### [TASK ITEM]
Reading the records beneath this task, work out how many lines contain the word "วยงาน" and reply with only that number.

### [DATA PROVIDED]

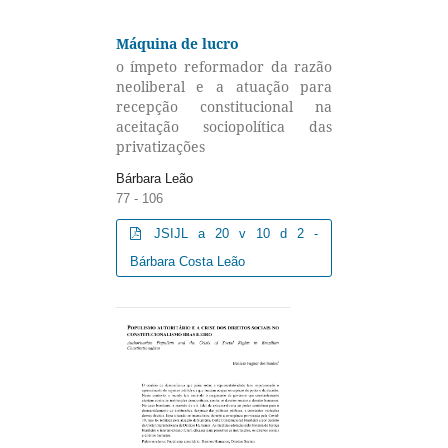
Máquina de lucro
o ímpeto reformador da razão
neoliberal e a atuação para
recepção constitucional na
aceitação sociopolítica das
privatizações
Bárbara Leão
77 - 106
JSIJL a 20 v 10 d 2 -
Bárbara Costa Leão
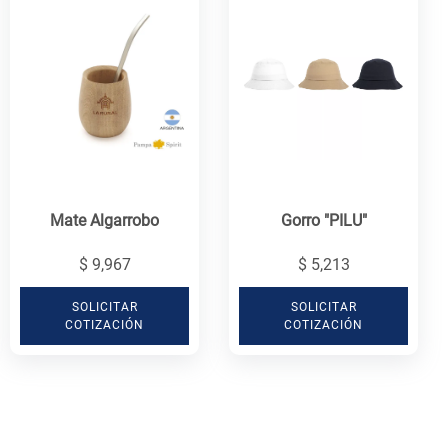
Mate Algarrobo
Gorro "PILU"
$ 9,967
$ 5,213
SOLICITAR
SOLICITAR
COTIZACIÓN
COTIZACIÓN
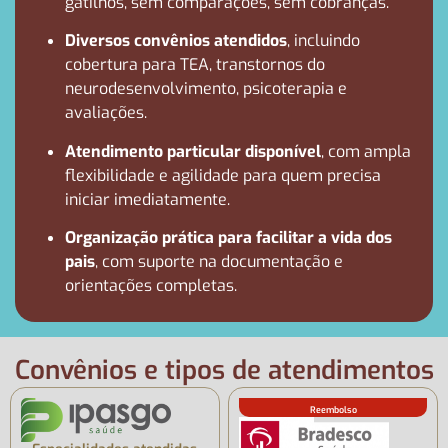
gatilhos, sem comparações, sem cobranças.
Diversos convênios atendidos
, incluindo
cobertura para TEA, transtornos do
neurodesenvolvimento, psicoterapia e
avaliações.
Atendimento particular disponível
, com ampla
flexibilidade e agilidade para quem precisa
iniciar imediatamente.
Organização prática para facilitar a vida dos
pais
, com suporte na documentação e
orientações completas.
Convênios
e tipos de atendimentos
Reembolso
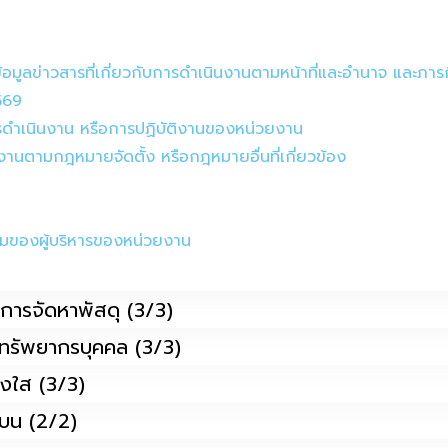
งข้อมูลข่าวสารที่เกี่ยวกับการดำเนินงานตามหน้าที่และอำนาจ และภาร
569
ารดำเนินงาน หรือการปฏิบัติงานของหน่วยงาน
งานตามกฎหมายจัดตั้ง หรือกฎหมายอื่นที่เกี่ยวข้อง
นามของผู้บริหารของหน่วยงาน
รือการจัดหาพัสดุ (3/3)
นาทรัพยากรบุคคล (3/3)
ร่งใส (3/3)
ินบน (2/2)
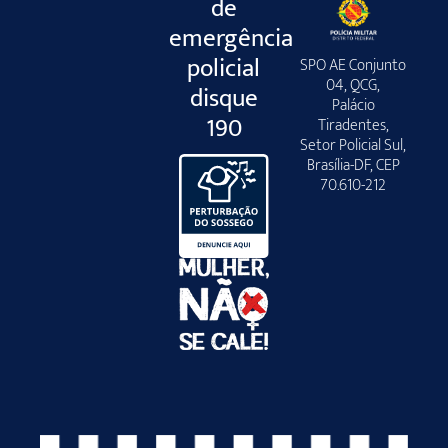
de
emergência
policial
SPO AE Conjunto
04, QCG,
disque
Palácio
190
Tiradentes,
Setor Policial Sul,
Brasília-DF, CEP
70.610-212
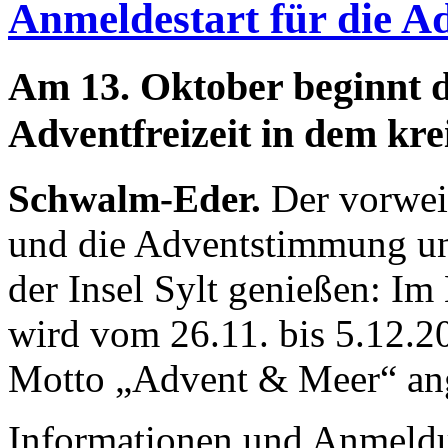
Anmeldestart für die Ad
Am 13. Oktober beginnt d
Adventfreizeit in dem kre
Schwalm-Eder.
Der vorweih
und die Adventstimmung un
der Insel Sylt genießen: I
wird vom 26.11. bis 5.12.2
Motto „Advent & Meer“ an
Informationen und Anmeld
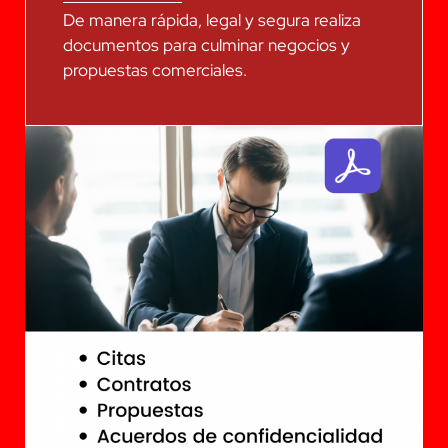
De manera rápida, legal y segura realiza
documentos para culminar negocios y
propuestas comerciales.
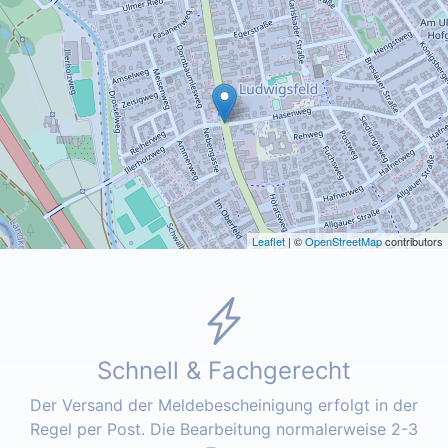
Leaflet
| ©
OpenStreetMap
contributors
Schnell & Fachgerecht
Der Versand der Meldebescheinigung erfolgt in der
Regel per Post. Die Bearbeitung normalerweise 2-3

### [RESULT OF THE TASK]
2